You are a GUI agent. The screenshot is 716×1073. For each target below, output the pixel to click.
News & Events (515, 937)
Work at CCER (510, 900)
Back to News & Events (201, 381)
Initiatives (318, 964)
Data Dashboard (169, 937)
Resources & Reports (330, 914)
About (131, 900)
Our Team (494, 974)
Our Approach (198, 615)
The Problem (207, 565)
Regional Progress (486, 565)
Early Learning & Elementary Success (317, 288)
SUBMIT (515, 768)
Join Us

Assignment ▸ Return the full listing unchanged.

Exercise answer ▸
You are a GUI agent. The screenshot is 716×1073. For each target below, output the pixel to click.
News & Events (515, 937)
Work at CCER (510, 900)
Back to News & Events (201, 381)
Initiatives (318, 964)
Data Dashboard (169, 937)
Resources & Reports (330, 914)
About (131, 900)
Our Team (494, 974)
Our Approach (198, 615)
The Problem (207, 565)
Regional Progress (486, 565)
Early Learning & Elementary Success (317, 288)
SUBMIT (515, 768)
Join Us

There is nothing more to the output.